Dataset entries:

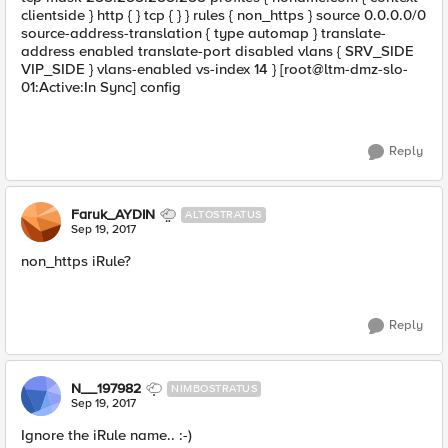
clientside } http { } tcp { } } rules { non_https } source 0.0.0.0/0
source-address-translation { type automap } translate-
address enabled translate-port disabled vlans { SRV_SIDE
VIP_SIDE } vlans-enabled vs-index 14 } [root@ltm-dmz-slo-
01:Active:In Sync] config
Reply
Faruk_AYDIN
ALTOSTRATUS
Sep 19, 2017
non_https iRule?
Reply
N__197982
NIMBOSTRATUS
Sep 19, 2017
Ignore the iRule name.. :-)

• [TASK GOAL]
Where the string "enabled" appears in a line of the entries above, return that line.

• [SOLVED EXERCISE]
address enabled translate-port disabled vlans { SRV_SIDE
VIP_SIDE } vlans-enabled vs-index 14 } [root@ltm-dmz-slo-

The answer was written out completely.